Blacklight: Faceted searching at UVA

Screen capture of BlacklightBlacklight is a neat project that Bethany Nowviskie pointed me to at the University of Virginia. They have indexed some 3.7 million records from their library online catalogue and set up a faceted search and browse tool.

What is faceted searching and browsing? Traditionally search environments like those for finding items in a library have you fill in fields. In Blacklight you can both search with words, but you can also add constraints by clicking on categories within the metadata. So, if I search for “gone with the wind” in Blacklight it shows that there are 158 results. On right it shows how those results are distributed over different categories. It shows me that 41 of these are “BOOK” in the category “format”. If I click on “BOOK” it then adds a constraint and updates the categories I can use further. Backlight makes good use of inline graphics (pie charts) so you can see at a glance what percentage of the remaining results are in what category type.

This faceted browsing is a nice example of a rich-prospect view on data where you can see and navigate by a “prospect” of the whole.

Blacklight came out of work on Collex. It is built on Flare which harnesses Solr through Ruby on Rails. As I understand it, Blacklight is also interesting as an open-source experimental alternative to very expensive faceted browsing tools that comes out of the Collex project. It is a “love letter to the Library” from a humanities computing project and its programmer.

YEP: PDF Broswer

Screen of YepYep is the best new software I’ve come across in a while.
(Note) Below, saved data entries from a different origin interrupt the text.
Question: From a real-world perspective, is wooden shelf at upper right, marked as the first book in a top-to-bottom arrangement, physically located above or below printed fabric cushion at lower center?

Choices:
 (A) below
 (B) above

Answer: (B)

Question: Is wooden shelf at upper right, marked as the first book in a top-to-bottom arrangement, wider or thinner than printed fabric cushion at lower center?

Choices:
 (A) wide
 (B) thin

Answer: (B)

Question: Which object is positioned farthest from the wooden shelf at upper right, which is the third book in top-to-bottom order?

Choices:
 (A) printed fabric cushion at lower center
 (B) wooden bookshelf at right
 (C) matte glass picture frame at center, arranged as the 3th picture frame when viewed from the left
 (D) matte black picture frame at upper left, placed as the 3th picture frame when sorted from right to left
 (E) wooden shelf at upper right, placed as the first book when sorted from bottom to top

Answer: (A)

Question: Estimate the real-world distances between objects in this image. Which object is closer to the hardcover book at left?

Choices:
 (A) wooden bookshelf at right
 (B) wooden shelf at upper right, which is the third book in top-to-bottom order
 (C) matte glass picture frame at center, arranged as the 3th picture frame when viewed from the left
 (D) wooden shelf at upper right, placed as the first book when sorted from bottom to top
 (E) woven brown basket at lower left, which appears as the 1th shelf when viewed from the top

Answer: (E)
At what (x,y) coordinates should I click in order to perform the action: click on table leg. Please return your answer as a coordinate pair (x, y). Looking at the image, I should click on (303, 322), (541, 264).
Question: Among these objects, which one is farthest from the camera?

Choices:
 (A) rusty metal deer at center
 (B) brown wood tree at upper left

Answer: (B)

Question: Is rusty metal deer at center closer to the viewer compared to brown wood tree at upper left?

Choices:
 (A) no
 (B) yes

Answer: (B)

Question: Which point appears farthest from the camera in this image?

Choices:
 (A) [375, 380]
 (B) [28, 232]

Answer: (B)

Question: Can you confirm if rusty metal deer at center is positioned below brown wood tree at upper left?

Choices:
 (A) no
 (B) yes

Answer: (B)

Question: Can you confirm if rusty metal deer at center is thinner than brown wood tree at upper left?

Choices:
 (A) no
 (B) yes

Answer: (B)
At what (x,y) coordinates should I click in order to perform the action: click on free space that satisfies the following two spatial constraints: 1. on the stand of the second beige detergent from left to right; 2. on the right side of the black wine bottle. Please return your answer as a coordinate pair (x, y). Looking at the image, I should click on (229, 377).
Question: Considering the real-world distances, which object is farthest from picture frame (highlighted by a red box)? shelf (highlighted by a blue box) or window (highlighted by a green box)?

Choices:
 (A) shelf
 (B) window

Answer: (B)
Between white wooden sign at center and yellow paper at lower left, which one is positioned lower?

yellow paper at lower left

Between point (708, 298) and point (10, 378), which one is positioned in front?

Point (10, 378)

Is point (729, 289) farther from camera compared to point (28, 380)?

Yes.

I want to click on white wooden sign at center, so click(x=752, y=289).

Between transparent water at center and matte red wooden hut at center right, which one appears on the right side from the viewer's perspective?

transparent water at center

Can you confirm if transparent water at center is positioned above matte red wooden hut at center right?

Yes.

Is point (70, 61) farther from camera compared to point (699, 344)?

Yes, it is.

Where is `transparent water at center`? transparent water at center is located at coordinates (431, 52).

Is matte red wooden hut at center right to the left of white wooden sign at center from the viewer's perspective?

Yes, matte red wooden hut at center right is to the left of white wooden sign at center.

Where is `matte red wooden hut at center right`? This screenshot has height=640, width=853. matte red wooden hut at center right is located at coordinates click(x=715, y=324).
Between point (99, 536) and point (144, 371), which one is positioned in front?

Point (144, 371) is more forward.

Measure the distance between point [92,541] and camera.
Yep is to PDFs on your Mac as iPhoto is to images and iTunes is to music – a well designed tool for managing large collections of PDFs. Yep can automatically load PDFs from your hard drive, search across them, tag them and let you assign tags with which to organize them. It also lets you move them around (something I wish iPhoto did) and export them to other viewers, e-mail and print.

Thanks to Shawn for pointing me to this.

Facing Facebook

Today’s Globe and Mail had a story No more Facebook for city employees (Jeff Gray, May 10, 2007) about how (Toronto) city employees will not be able to use Facebook at work despite the fact that “there is no evidence of rampant abuse”. Toronto seems to be following the province of Ontario which is reported to have banned Facebook as it “does not add value to a workplace environment and civil servants should not be wasting office time visiting the site” according to Premier Dalton McGuinty. Do we have evidence that it is not useful to civil servants? Could there be uses of social networking? At McMaster a number of librarians have Facebook accounts that they are using to be more accessible to students on the princple that they should be where their audience is. (Coming soon a WOW librarian.)
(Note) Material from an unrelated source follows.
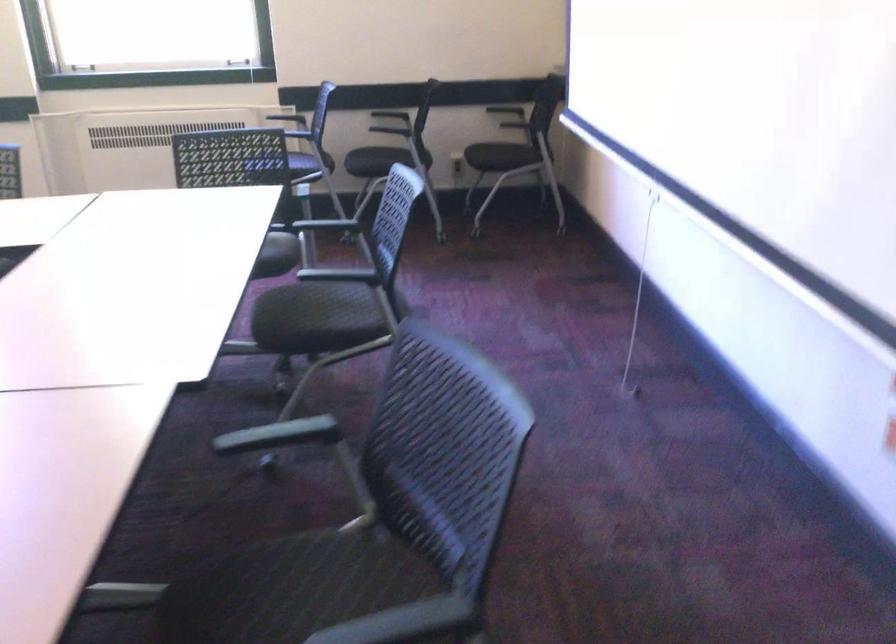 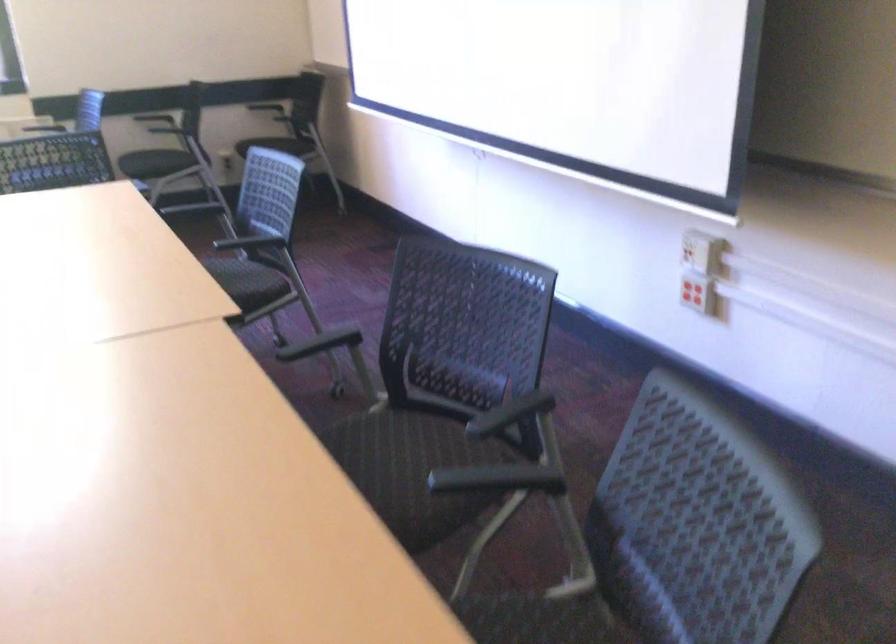 In the second image, find the point that corresponds to pixel 349 317 in the first image.

(245, 281)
Issues of time wasting hide what to my mind is the more serious issue. Two of my students did a multimedia project on
Facing Facebook that deals with privacy issues. There is a Flash opinion piece that Alex pointed me to that similarly asks, Does what happens in the Facebook stay in the Facebook? These deal with the large-scale corporate privacy issues. My previous post, Facebook Ethics looks at the local ethical issues.
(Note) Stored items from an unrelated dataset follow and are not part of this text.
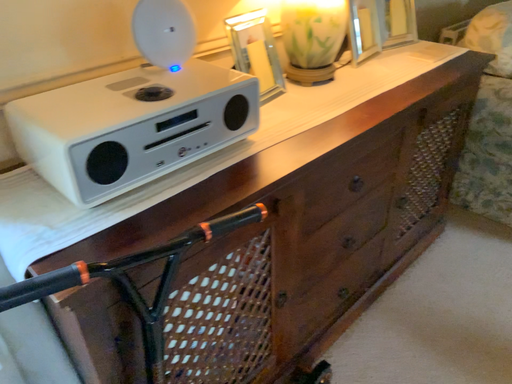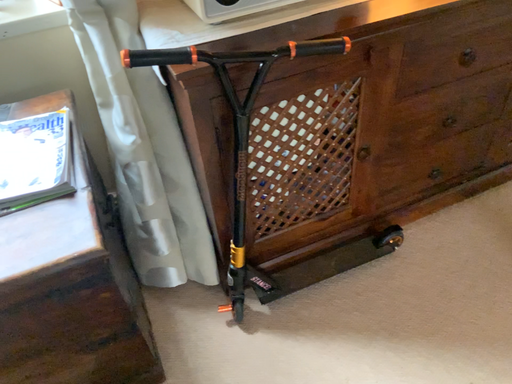 Question: How did the camera likely rotate when shooting the video?

Choices:
 (A) rotated left
 (B) rotated right

Answer: (A) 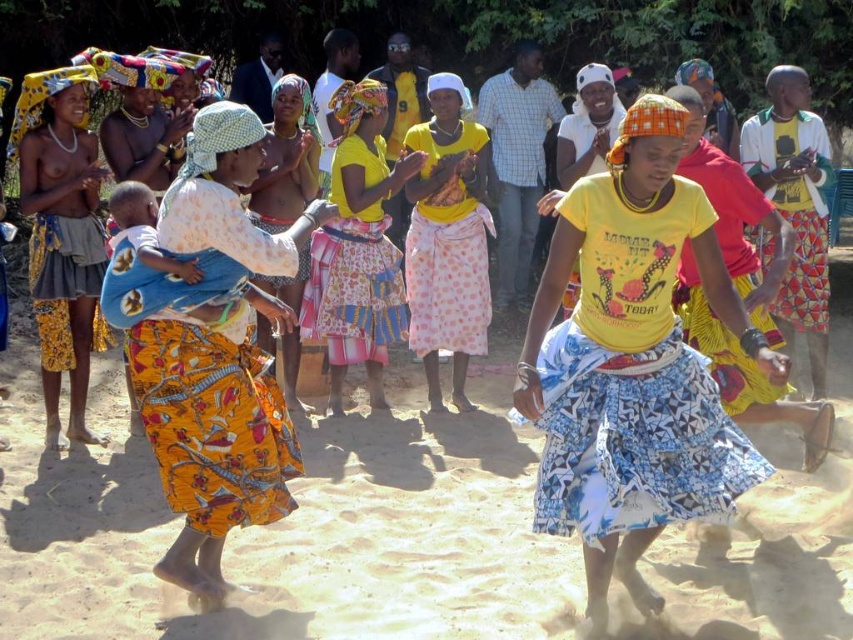 Question: Which point is farther to the camera?

Choices:
 (A) yellow printed shirt at center
 (B) yellow printed fabric at center

Answer: (A)

Question: Is yellow printed t-shirt at center smaller than yellow printed fabric skirt at center?

Choices:
 (A) no
 (B) yes

Answer: (B)

Question: In this image, where is matte yellow fabric skirt at left located relative to yellow printed fabric at center?

Choices:
 (A) right
 (B) left

Answer: (B)

Question: Which point is closer to the camera?

Choices:
 (A) (436, 93)
 (B) (548, 193)
 (C) (619, 404)
 (D) (366, 172)

Answer: (C)

Question: Is yellow printed fabric skirt at center wider than yellow printed shirt at center?

Choices:
 (A) yes
 (B) no

Answer: (A)

Question: Which of the following is the closest to the observer?

Choices:
 (A) yellow cotton skirt at center
 (B) yellow printed shirt at center
 (C) yellow printed fabric skirt at center

Answer: (C) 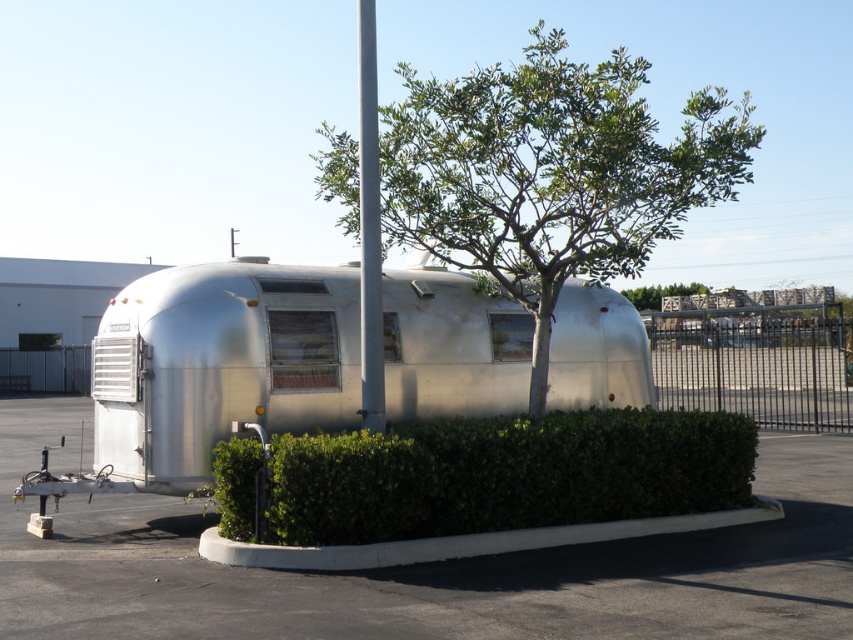 Which of these two, green leafy tree at center or white glossy pole at center, stands shorter?

Standing shorter between the two is white glossy pole at center.

The width and height of the screenshot is (853, 640). What do you see at coordinates (532, 172) in the screenshot?
I see `green leafy tree at center` at bounding box center [532, 172].

This screenshot has width=853, height=640. In order to click on green leafy tree at center in this screenshot , I will do `click(532, 172)`.

Can you confirm if green hedge at center is positioned below green leafy tree at center?

Yes, green hedge at center is below green leafy tree at center.

Is green hedge at center above green leafy tree at center?

No.

The width and height of the screenshot is (853, 640). What are the coordinates of `green hedge at center` in the screenshot? It's located at (422, 566).

Between green hedge at center and silver metallic trailer at center, which one appears on the right side from the viewer's perspective?

green hedge at center is more to the right.

Consider the image. Can you confirm if green hedge at center is positioned above silver metallic trailer at center?

Incorrect, green hedge at center is not positioned above silver metallic trailer at center.

What are the coordinates of `green hedge at center` in the screenshot? It's located at tap(422, 566). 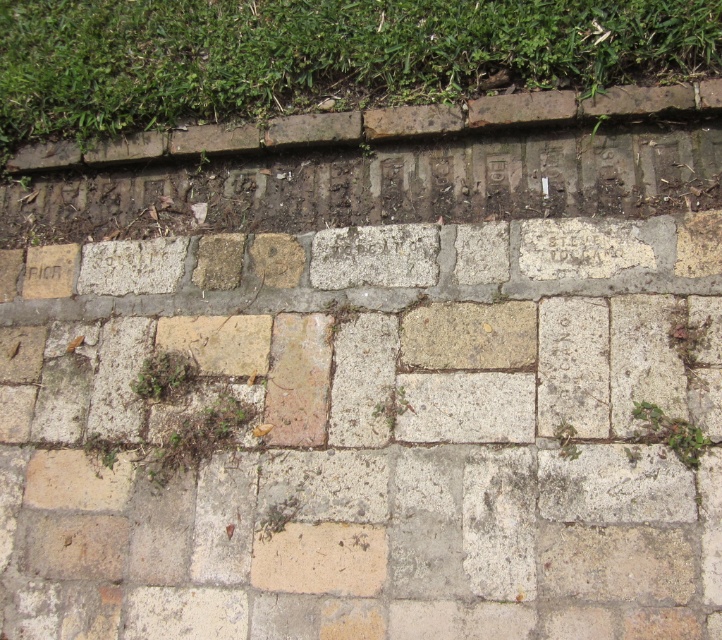 Question: Which object is the closest to the green grass at upper center?

Choices:
 (A) light brown stone brick at center
 (B) green leafy weed at center

Answer: (A)

Question: Among these points, which one is farthest from the camera?

Choices:
 (A) (439, 304)
 (B) (131, 387)
 (C) (679, 422)

Answer: (B)

Question: Does green grass at upper center have a smaller size compared to green mossy weed at center?

Choices:
 (A) no
 (B) yes

Answer: (A)

Question: From the image, what is the correct spatial relationship of green grass at upper center in relation to light brown stone brick at center?

Choices:
 (A) left
 (B) right

Answer: (A)

Question: Which point is farther to the camera?

Choices:
 (A) natural stone pavement at center
 (B) green mossy patch at center

Answer: (B)

Question: Where is light brown stone brick at center located in relation to green mossy patch at center in the image?

Choices:
 (A) right
 (B) left

Answer: (B) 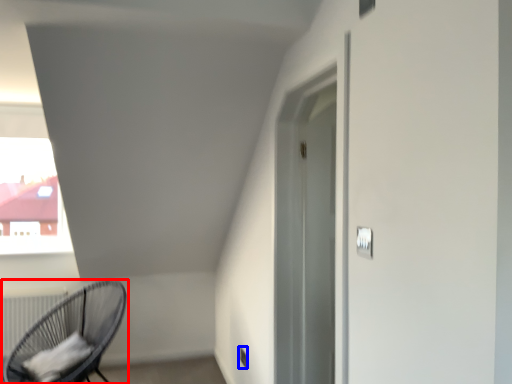 Question: Which of the following is the closest to the observer, chair (highlighted by a red box) or electric outlet (highlighted by a blue box)?

Choices:
 (A) chair
 (B) electric outlet

Answer: (A) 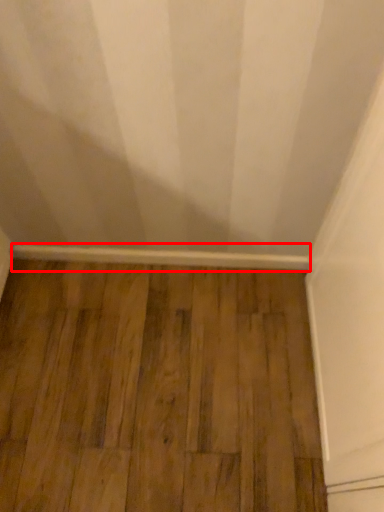 Question: In this image, where is molding (annotated by the red box) located relative to hardwood?

Choices:
 (A) right
 (B) left

Answer: (B)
We need to avoid being spooked by a new use of technology just because it takes off. (Toronto is apparently the largest community on Facebook.) But, we also have to be vigilant.

McMaster Youth Media Study

A colleague of mine, Phillip Savage, supervised an interesting student research project into the attitudes of McMaster youth towards broadcast and youth media. A group of upper-class students in his Communication Studies courses surveyed students in a first-year class and prepared a report titled, The McMaster Youth Media Study (PDF). What is impressive is that one of the students, Christina Oreskovich, presented this at the “CBC New Media Panel” to the House of Commons Standing Committee on Canadian Heritage (today, May 10th, 2007.)

Here is their “composite sketch of the typical student” which nicely captures the results:

She is 18 years old in her first year of a liberal arts program, her parents were immigrants and she speaks English and another home language (mostly with her grandparents now). She has a cell phone with a built-in camera and is toying with the idea of perhaps in the summer upgrading to a phone with a built in MP3 player. She got a laptop computer when she started at Mac in the fall and has broadband access at home, and in certain locations on campus. She downloads music for free from the Internet form a range of sites and although she has an iPod she rarely pays for iTunes. She regularly downloads complete TV programs off the web to watch on the laptop but rarely whole movies. Almost every day she catches one or two items from YouTube (usually sent as attachments to electronic messages from friends). She occasionally uses MySpace for social networking. On a daily basis she keeps up to date with over 100 friends from school, home and work on Facebook. Only occasionally does she look at blogs; and she doesn’t keep one herself – though some of her friends do.

She still watches TV – usually at least once a day. Her favourite channel is City-TV but she also catches CTV, CBC-TV and CH. She regularly listens to radio (very rarely CBC Radio), although she figures she gets most of her music from other sources. She’s heard of people getting satellite radio but since she doesn’t have a car she very rarely experiences – it’s more something her Dad is into. She will read magazines quite regularly, at least once or twice a week.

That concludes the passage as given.